-- Records for the exercise follows --
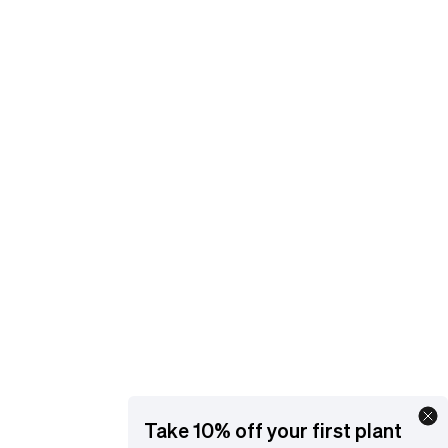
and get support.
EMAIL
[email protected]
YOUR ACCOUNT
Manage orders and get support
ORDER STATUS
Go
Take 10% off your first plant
-- Records for the exercise concluded --
-- Records for the exercise follows --
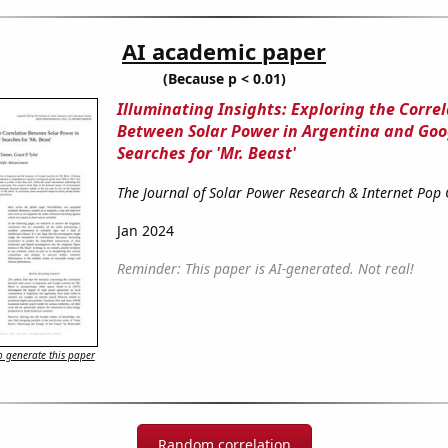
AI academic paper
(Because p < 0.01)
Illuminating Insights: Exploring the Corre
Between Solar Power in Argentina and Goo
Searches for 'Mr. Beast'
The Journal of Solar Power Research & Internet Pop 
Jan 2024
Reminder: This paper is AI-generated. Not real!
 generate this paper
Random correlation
-- Records for the exercise concluded --
-- Records for the exercise follows --
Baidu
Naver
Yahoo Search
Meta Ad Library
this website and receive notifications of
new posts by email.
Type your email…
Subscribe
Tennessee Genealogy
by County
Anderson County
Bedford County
-- Records for the exercise concluded --
→ **What you are asked to do**
For the entries above, state how many lines contain the word "support". Provide the number by itself.

→ **Response box**
2